Must be OS agnostic (or at least be able to hook into similar underlying behaviors on Unix/Windows, which is more likely).
Must allow reasonably complex querying / filtering - I don't think a key/value map will be good enough
Does not need to be up-to-date - (briefly) stale data is perfectly fine, this is just a cache, the actual data is being written to disk separately.
Can't use a heavyweight daemon process, like MySQL or MemCached - I want to minimize installation costs, and asking each user to install these services is too much.
Preferences:
I'd like to avoid any sort long running daemon process at all, if possible.
While I'd like to be able to update the cache quickly, rebuilding the whole cache on update isn't the end of the world, fast reads are much more important than fast writes.
In my ideal fantasy world, I'd be able to directly keep Python objects around between executions, sort of like Java threads (like Tomcat requests) sharing singleton data store objects, but I realize that may not be possible. The closer I can get to that though, the better.
Candidates:
SQLite in memory
SQLite on it's own doesn't seem fast enough for my use case, since it's backed by disk and therefore will have to read from the file on every execution. Perhaps this isn't as bad as it seems, but it seems necessary to persistently store the database in memory. SQLite allows for DBs to use memory as storage but these DBs are destroyed upon program exit, and cannot be shared between instances.
Flat file database loaded into memory with mmap
On the opposite end of the spectrum, I could write the caches to disk, then load them into memory with mmap, can share the same memory space between separate executions. It's not clear to me what happens to the mmap if all processes exit however. It's ok if the mmap is eventually flushed from memory, but I'd want it to stick around for a little bit (30 seconds? a few minutes?) so a user can run commands one after another, and the cache can be reused. This example seems to imply that there needs to be an open mmap handle, but I haven't found any exact description of when memory mapped files get dropped from memory and need to be reloaded from disk.
I think I could implement this, if mmap objects do stick around after exit, but it feels very low level, and I imagine someone's already got a more elegant solution implemented. I'd hate to start building this only to realize I've been rebuilding SQLite. On the other hand, it feels like it would be very fast, and I could make optimizations given my specific use case.
Share Python objects between processes using Processing
The Processing package indicates "Objects can be shared between processes using ... shared memory". Looking through the rest of the docs, I didn't see any further mention of this behavior, but that sounds very promising. Can anyone direct me to more information?
Store data on a RAM disk
My concern here is OS-specific capabilities, but I could create a RAM disk and then simply read/write to it as I please (SQLite?). The fs.memoryfs package seems like a promising alternative to work with multiple OSs, but the comments imply a fair number of limitations.

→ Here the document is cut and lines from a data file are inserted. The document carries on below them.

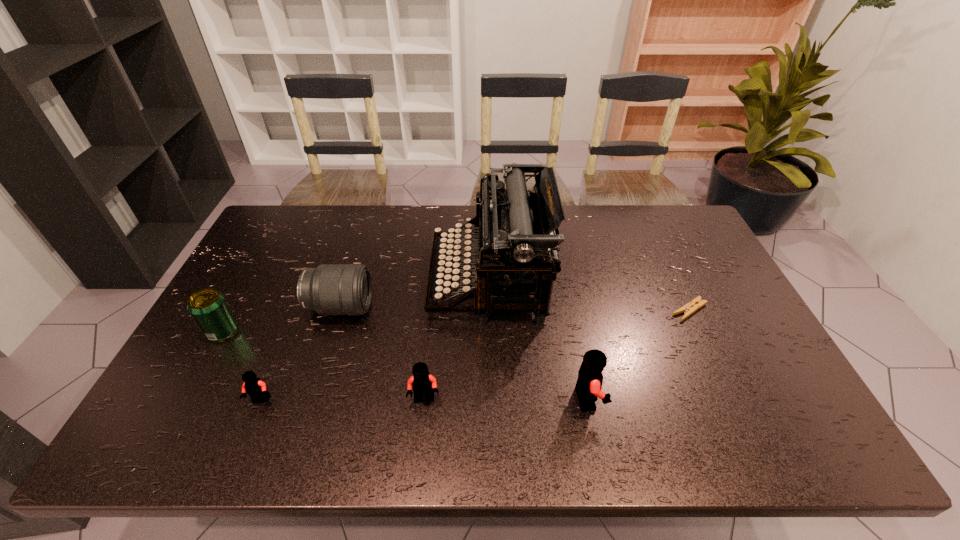 With all Legos evenly spaced, where should an extra Lego be placed on the right to continue the pattern? Please point out a vacant space. Please provide its 2D coordinates. Your answer should be formatted as a tuple, i.e. [(x, y)], where the tuple contains the x and y coordinates of a point satisfying the conditions above.

[(751, 397)] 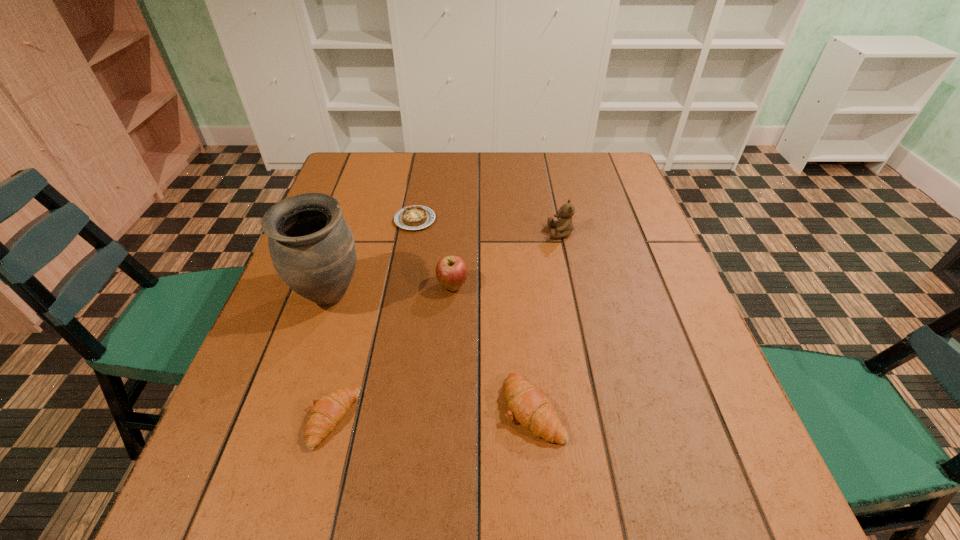 Find the location of a particular element. The width and height of the screenshot is (960, 540). vacant space located 0.090m on the front-facing side of the rightmost object is located at coordinates (514, 233).

Where is `free point located 0.220m on the front-facing side of the rightmost object`? This screenshot has width=960, height=540. free point located 0.220m on the front-facing side of the rightmost object is located at coordinates (465, 233).

This screenshot has height=540, width=960. Identify the location of free region located on the front-facing side of the rightmost object. (408, 233).

The image size is (960, 540). In order to click on vacant space located 0.050m on the right of the quiche in this screenshot , I will do `click(454, 220)`.

Where is `vacant region located on the back of the urn`? vacant region located on the back of the urn is located at coordinates (363, 199).

The width and height of the screenshot is (960, 540). What are the coordinates of `free region located 0.380m on the back of the fourth object from left to right` in the screenshot? It's located at (459, 187).

This screenshot has height=540, width=960. In order to click on crescent roll at the left edge in this screenshot , I will do `click(327, 411)`.

Where is `urn located at the left edge`? This screenshot has width=960, height=540. urn located at the left edge is located at coordinates (312, 248).

This screenshot has width=960, height=540. What are the coordinates of `object located in the near left corner section of the desktop` in the screenshot? It's located at (327, 411).

The height and width of the screenshot is (540, 960). Identify the location of free region at the far edge of the desktop. (558, 187). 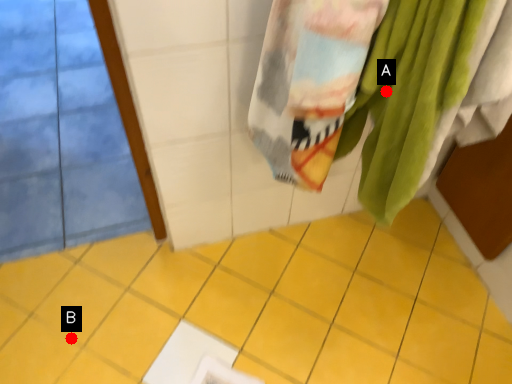 Question: Two points are circled on the image, labeled by A and B beside each circle. Which point appears farthest from the camera in this image?

Choices:
 (A) A is further
 (B) B is further

Answer: (B) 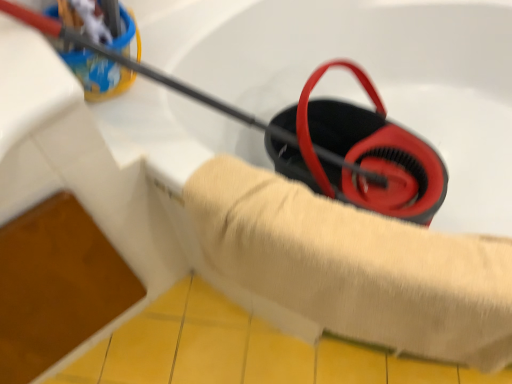 Question: Should I look upward or downward to see beige cotton towel at center?

Choices:
 (A) up
 (B) down

Answer: (B)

I know pickle is an efficient way to store Python objects, so it might have speed advantages over any sort of manual data storage. Can I hook pickle into any of the above options? Would that be better than flat files or SQLite?
I know there's a lot of questions related to this, but I did a fair bit of digging and couldn't find anything directly addressing my question with regards to multiple command line executions.
I fully admit, I may be way overthinking this. I'm just trying to get a feel for my options, and if they're worthwhile or not.
Thank you so much for your help!
I would just do the simplest thing that might possibly work. ...which in your case would likely just be to dump to a pickle file. If you find it's not fast enough, try something more involved (like memcached or SQLite). Donald Knuth says "Premature optimization is the root of all evil"!